In particular, paper is fairly inexpensive, environment friendly, light weight, and flexible, thereby making it suitable for use in flexible electrodes [5]. Because it has a wide surface area, excellent battery characteristics can be expected by evenly coating its surface with a conductive material; the use of silver nanowire films [6], conductive polymers [7], metals, and carbon-based materials (e.g., carbon nanotubes [8], graphene [9], etc.) as the conductive coating has been investigated. Layer-by-layer (LbL) assembly [10], dip coating [11], dry coating [12], electro- and electroless plating [13,14] are among the known coating methods. Through electroless plating, microfiber strands can be coated with a uniform thickness and at a low cost; various metals such as nickel, copper, gold, platinum, and cobalt can also be used as the conductive coating via electroless plating [15].

Nickel phosphide has a wide variety of applications for functional electrochemical devices [1618]. In particular, much work has been recently made on its use for the anode in rechargeable lithium (Li) battery owing to its high theoretical specific capacity [19,20]. As far as we know, however, there was no report about metal phosphide coating on flexible substrate like paper, fiber, and polymer for the use of Li battery anode. Only a few works dealt with the electrochemical or electroless coating of metal phosphide anode on nearly inflexible foam frameworks [21,22].

In this study, a metal alloy was coated on the surface of cellulose paper (CP) to test its feasibility as the anode for Li batteries. Specifically, Hanji, Korean traditional paper, features excellent durability and mechanical strength, and the fiber bonding of Hanji is stronger than that of western paper [23]; via electroless plating, its surface was coated with inexpensive nickel phosphide (Ni-P) with low surface resistance (below 0.5Ω□−1 [24,25]). Unlike conventional methods that utilize two separate materials for the flexible substrate and electrodes, CP can act as a flexible skeleton to maintain the mechanical structure, and the Ni-P film coated via electroless plating can play the roles of both the anode substrate and the active material (electrode material) in Li batteries.

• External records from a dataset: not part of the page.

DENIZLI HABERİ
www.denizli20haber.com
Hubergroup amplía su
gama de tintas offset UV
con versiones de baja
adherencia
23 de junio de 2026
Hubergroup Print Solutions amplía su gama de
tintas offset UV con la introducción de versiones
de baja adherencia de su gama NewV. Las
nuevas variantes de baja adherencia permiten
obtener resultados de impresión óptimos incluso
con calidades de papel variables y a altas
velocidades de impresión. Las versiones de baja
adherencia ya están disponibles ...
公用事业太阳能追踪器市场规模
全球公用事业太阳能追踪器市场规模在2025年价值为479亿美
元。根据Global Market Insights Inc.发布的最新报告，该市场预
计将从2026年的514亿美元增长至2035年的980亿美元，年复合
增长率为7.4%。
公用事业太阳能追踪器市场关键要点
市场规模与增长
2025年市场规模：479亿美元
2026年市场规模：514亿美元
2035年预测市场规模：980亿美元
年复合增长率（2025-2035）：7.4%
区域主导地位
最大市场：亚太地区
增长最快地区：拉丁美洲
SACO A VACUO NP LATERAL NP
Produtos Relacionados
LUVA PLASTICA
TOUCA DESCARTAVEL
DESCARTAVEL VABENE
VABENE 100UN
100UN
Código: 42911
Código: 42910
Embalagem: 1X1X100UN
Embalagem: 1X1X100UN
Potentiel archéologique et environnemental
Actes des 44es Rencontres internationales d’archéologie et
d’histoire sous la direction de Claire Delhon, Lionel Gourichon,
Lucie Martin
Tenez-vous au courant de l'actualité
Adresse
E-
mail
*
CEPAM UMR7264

First, electroless-plating conditions were varied to form films with different Ni-to-phosphorus (P) ratios on the surface of CP. The crystal structure and morphology (uniformity) of the formed films were analyzed, and the maintenance of structural integrity during the bending process was checked. To test the applicability of the CP/Ni-P film samples as Li battery anode, the charge/discharge capacity, lifespan, and resistance properties of the anode were analyzed. Moreover, the charge/discharge tendencies of the electrode before and after the mechanical bending were compared to identify the stress-induced changes in the electrochemical properties.

2. Experimental

2.1 Preparation of Ni-P electroless coating on CP

Hanji (100 μm in thickness, 20 μm in fiber diameter) was used for a flexible substrate. Electroless coating of Ni-P film on CP basically consists of pretreatments (i.e., sensitizing and activation) and main process (i.e., electroless deposition). Sensitizing process was done for 20 min. in an aqueous solution of 0.026 M tin chloride (Alfa Aesar, 98%), while activation process was carried out for 30 min. in a mixed aqueous solution of 1.7 mM palladium chloride (Aldrich, 99%) and 0.32 M boric acid (Junsei, 99.5%). The pH was set to 1 and 2 with hydrochloric acid (Junsei, 35%) in sensitizing and activation process, respectively.

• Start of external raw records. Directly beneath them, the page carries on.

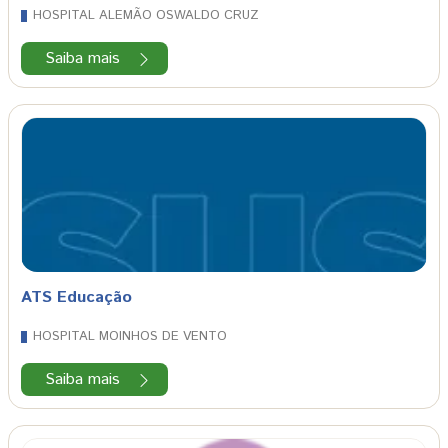
HOSPITAL ALEMÃO OSWALDO CRUZ
Saiba mais
ATS Educação
HOSPITAL MOINHOS DE VENTO
Saiba mais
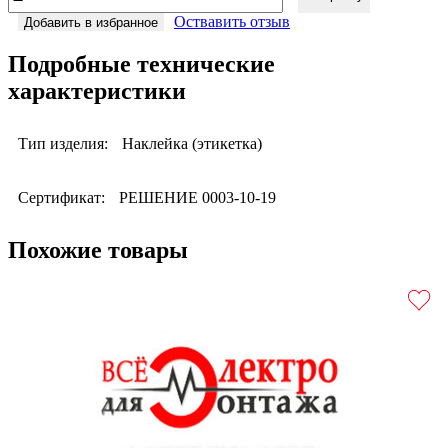
Оствавить отзыв
Добавить в избранное
Подробные технические
характеристики
Тип изделия:
Наклейка (этикетка)
Сертификат:
РЕШЕНИЕ 0003-10-19
Похожие товары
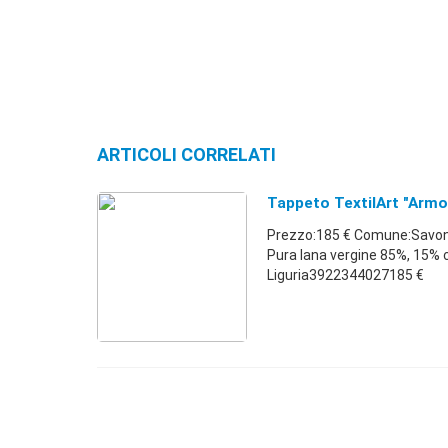
ARTICOLI CORRELATI
Tappeto TextilArt "Arm
Prezzo:185 € Comune:Savon
Pura lana vergine 85%, 15% 
Liguria3922344027185 €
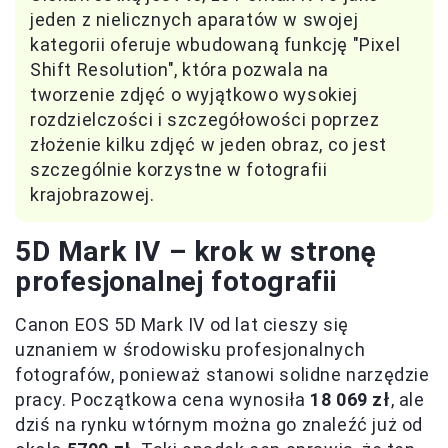
jeden z nielicznych aparatów w swojej
kategorii oferuje wbudowaną funkcję "Pixel
Shift Resolution", która pozwala na
tworzenie zdjęć o wyjątkowo wysokiej
rozdzielczości i szczegółowości poprzez
złożenie kilku zdjęć w jeden obraz, co jest
szczególnie korzystne w fotografii
krajobrazowej.
5D Mark IV – krok w stronę
profesjonalnej fotografii
Canon EOS 5D Mark IV od lat cieszy się
uznaniem w środowisku profesjonalnych
fotografów, ponieważ stanowi solidne narzędzie
pracy. Początkowa cena wynosiła
18 069 zł
, ale
dziś na rynku wtórnym można go znaleźć już od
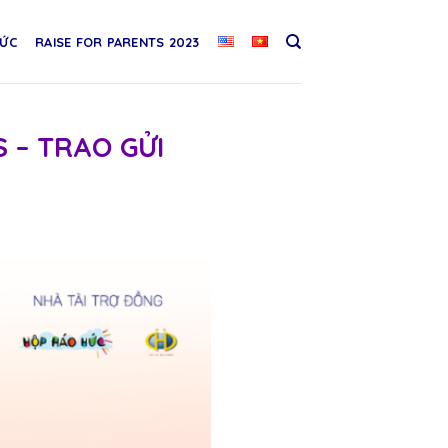
TỨC
RAISE FOR PARENTS 2023
 – TRAO GỬI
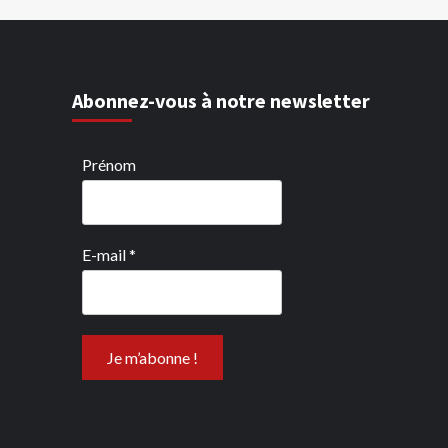
Abonnez-vous à notre newsletter
Prénom
E-mail
*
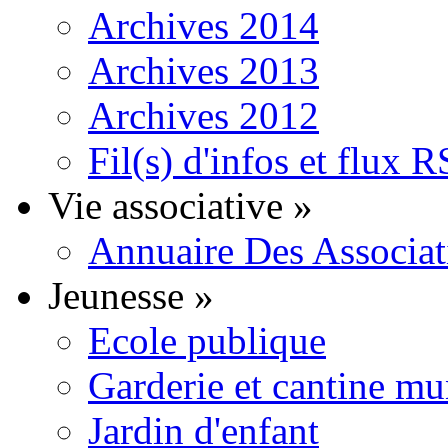
Archives 2014
Archives 2013
Archives 2012
Fil(s) d'infos et flux 
Vie associative
»
Annuaire Des Associat
Jeunesse
»
Ecole publique
Garderie et cantine mu
Jardin d'enfant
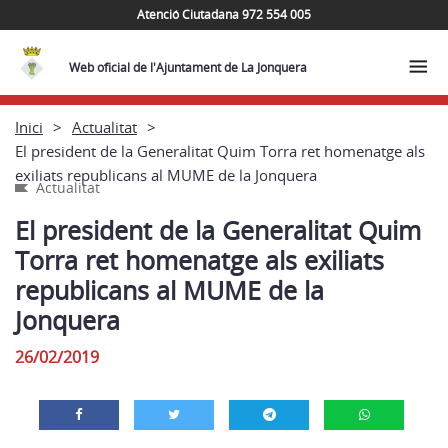
Atenció Ciutadana 972 554 005
Web oficial de l'Ajuntament de La Jonquera
Inici
Actualitat
El president de la Generalitat Quim Torra ret homenatge als
exiliats republicans al MUME de la Jonquera
Actualitat
El president de la Generalitat Quim
Torra ret homenatge als exiliats
republicans al MUME de la
Jonquera
26/02/2019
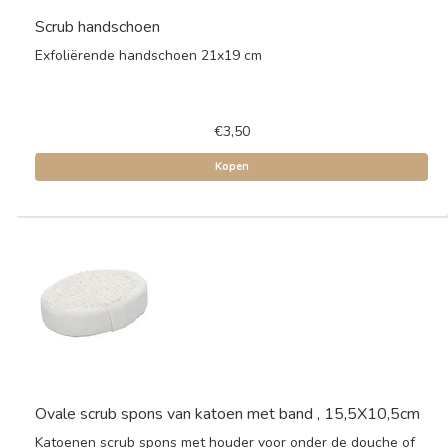
Scrub handschoen
Exfoliërende handschoen 21x19 cm
€3,50
Kopen
Ovale scrub spons van katoen met band , 15,5X10,5cm
Katoenen scrub spons met houder voor onder de douche of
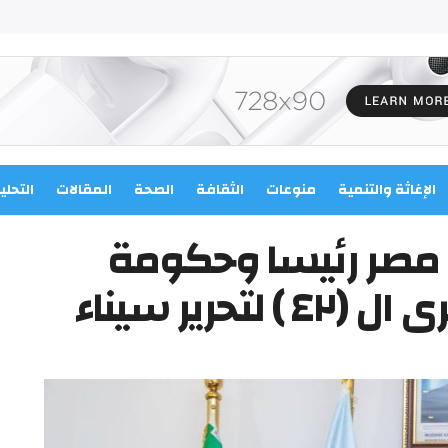
الإغاثة والتنمية
منوعات
الثقافة
الصحة
المقالات
التحلي
مصر رئيسا وحكومة
حرير سيناء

Main deposition process was performed at 45°C. The deposition bath includes 0.097 M nickel sulfate (Junsei, 98.0%), 0.027 M trisodium citrate dehydrate (Junsei, 99%), 0.34 M ammonium chloride (Junsei, 98.5%), and 0.04 ~ 0.5 M sodium hypophosphite (Sigma-aldrich, 99%). The pH was controlled from 6 to 11 by sodium hydroxide (Junsei, 97.0%). Three compositions of deposition bath for electroless coating were given in Table 1. The solution was stirred with a magnetic stirrer during all the processes. The prepared samples were washed in distilled water and air-dried. Some samples were treated with dilute hydrochloric acid to remove the native oxide layer on the films.

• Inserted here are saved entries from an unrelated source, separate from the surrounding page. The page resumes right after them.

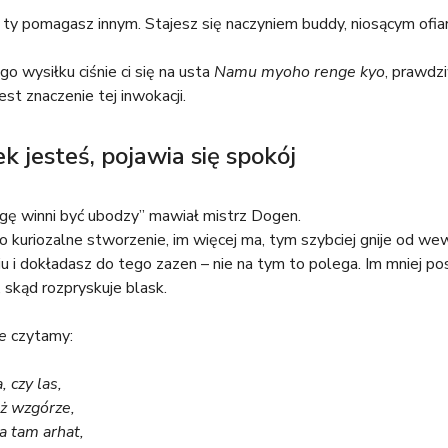
to ty pomagasz innym. Stajesz się naczyniem buddy, niosącym ofia
 wysiłku ciśnie ci się na usta
Namu myoho renge kyo
, prawdz
jest znaczenie tej inwokacji.
k jesteś, pojawia się spokój
gę winni być ubodzy” mawiał mistrz Dogen.
to kuriozalne stworzenie, im więcej ma, tym szybciej gnije od we
u i dokładasz do tego zazen – nie na tym to polega. Im mniej pos
skąd rozpryskuje blask.
e
czytamy:
, czy las,
eż wzgórze,
a tam arhat,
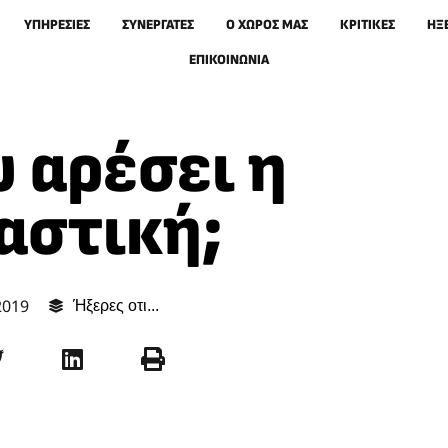
ΥΠΗΡΕΣΙΕΣ
ΣΥΝΕΡΓΑΤΕΣ
Ο ΧΏΡΟΣ ΜΑΣ
ΚΡΙΤΙΚΕΣ
ΉΞ
ΕΠΙΚΟΙΝΩΝΙΑ
υ αρέσει η
αστική;
2019
Ήξερες οτι...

Electroless plating conditions used in the present study

The surface and cross-sectional morphology, composition, and crystal structure of the films were analyzed using field-emission scanning electron microscope (FE-SEM, MIRA3, TESCAN, Czech Republic), energy dispersive X-ray spectrometer (EDS, 51-XMX1004, Oxford instruments, UK), X-ray diffractometer (XRD, Ultima-IV Rigaku, Japan), respectively.

2.2 Electrochemical Tests

For the tests of CP/Ni-P samples as the anode in Li batteries, three-electrode beaker cell was constructed in a glove box (Mbraun-Unilab, Germany) with high purity Ar gas (O2, H2O < 1 ppm). Li foil was used as the counter and reference electrode. The electrolyte was a 1 M solution of lithium hexafluorophosphate in a 3:7 volume mixture of ethylene carbonate and ethyl methyl carbonate.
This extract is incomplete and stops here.